トランスビューにいるころ、若松英輔さんの本を、何冊か出した。

『神秘の夜の旅』が処女作で、これは、何というか、エッジの立った本だった。越知保夫のことを書いた本で、菊地信義さんが、それにふさわしい装幀をして下さった。文字通り、キレのある本だ。

『魂にふれるー大震災と、生きている死者ー』は、何度も重版し、大勢に読まれた本だった。上原專祿や田辺元の「死者との協同」について、こんなに多く読まれたのは、信じられない。
 
最後の「魂にふれる」は、若松さんが奥様のことを書いて、ただもう感動したという以外に言いようがない。
 
そういえばこのころ、末木文美士先生も、上原專祿や田辺元の「死者の哲学」について、思いを巡らしておられた。これは昨年暮れに出た、末木先生の『死者と菩薩の倫理学』として結実した。これは今読んでいる。

『池田晶子 不滅の哲学』は、若松さんというよりは、池田晶子さんに、約束を果たしましたよ、というつもりだった。

池田さんは、若くして死ぬことを覚悟しておられ、自分が死んだ後、必ず精神のバトンを受け継ぐものが出てくるから、それを見逃さないで、とおっしゃったのだ。
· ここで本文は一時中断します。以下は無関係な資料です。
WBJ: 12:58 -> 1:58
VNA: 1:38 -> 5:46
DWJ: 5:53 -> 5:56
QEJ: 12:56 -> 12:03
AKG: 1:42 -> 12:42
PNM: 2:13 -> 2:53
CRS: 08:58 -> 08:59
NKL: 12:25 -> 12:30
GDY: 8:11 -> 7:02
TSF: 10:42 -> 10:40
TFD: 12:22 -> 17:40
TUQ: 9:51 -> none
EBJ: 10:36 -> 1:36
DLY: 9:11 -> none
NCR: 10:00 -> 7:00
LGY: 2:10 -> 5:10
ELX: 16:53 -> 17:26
若松さんはその後、売れっ子となり、いくつもの出版社から本を出された。その本をすべて送ってくださる。そしてときに、そこに励ましの短い手紙が入っている。本当に頭が下がる。

この詩集は、そのうちの一冊である。

私は詩集は、通り一遍にしか読まない、というか、読めない。若松さんには申し訳ないが、いつもそんなふうだ。

しかし、この詩集は、そうではなかった。

帯の文句に言う。

「弱き者の/ささやきを/聞き逃さないために」
 
このところ、『原民喜ー死と愛と孤独の肖像ー』、『〔私家版〕西村玲 遺稿拾遺ーー1972~2016』と読んできて、それでこの帯である。気合いを入れて、読まないわけにはいかない。
 
とは言うものの、若松さんは宗教者であるために、詩の言葉になると、宗教を持たない私とは、言葉を発する位置が、微妙にずれている。
 
それでも、こういう言葉に出逢う。

  孤独にさいなまれ
  誰も
  自分のことを
  祈ってくれる人などいない

  そう おもったとき
  あなたの知らないところで
  祈る人の姿を
  想い出してください               
                            (「祈る人」部分)

西村玲さんに、読ませたかった。